From those delights, though, it was back to Yawnsville, with a plump Black Angus burger that, despite its good looks, tasted almost entirely unseasoned. Only the side of "wino fries" — limp, lightly salted, and just slightly greasy — managed to hold our attention. We went the burger route again on a second visit, this time in the form of four little sliders, topped with a choice of cheddar or blue cheese, and garnished with a homemade pickle. Not bad, but still far from a rousing repository of juicy, beefy goodness.

In fact, besides the wino fries, the only dish that truly moved us was dessert: the tongue-in-cheek Elvis, a trio of miniature peanut butter, chocolate, and banana crème brûlées, each cool and silken beneath a frangible burnt-sugar crust.

As for the wine, we suspect that true connoisseurs may wish for more, not less, "pretension" — possibly in the form of more elegant stemware, a wider range of price points, more wine flights, and more informed and interested servers, inclined to chat about the finer points of what they're pouring.

Don't expect much guidance from the West Coast-leaning wine list either.
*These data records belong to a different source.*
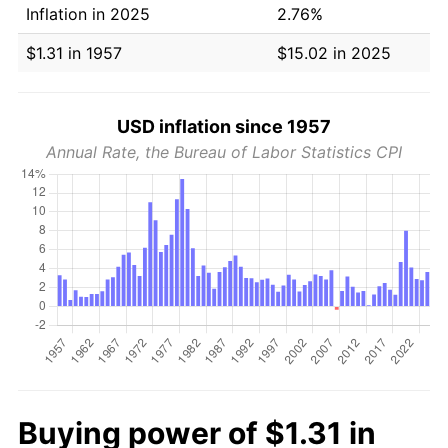
Inflation in 2025
2.76%
$1.31 in 1957
$15.02 in 2025
USD inflation since 1957
Annual Rate, the Bureau of Labor Statistics CPI
Buying power of $1.31 in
While GM Chris Hammer took the time to group the 100-plus bottles beneath such whimsical headings as "sensitive," "dramatic," and "soft curves," he overlooked the more helpful tasting notes and pairing suggestions.

The service, too, could be more helpful. We accidentally doused our already-limp calamari with a glass of worth-crying-over Klinker Brick "Old Vines" Zinfandel — plush, full-bodied, and at $29 a bottle, one of the less expensive offerings — without anyone noticing or coming to our assistance.

As a result, our visits left us unimpressed. Despite the tools at its disposal, Wine Bar Rocky River seems interested in being neither a "serious" wine bar nor a notable restaurant. Instead, it's just another (albeit upscale) neighborhood tavern: simple, uncomplicated, and nearly as generic as its name.

Maybe that's the way the owners want it; maybe that's what the clientele demands.

Still, it seems like a waste of great ingredients.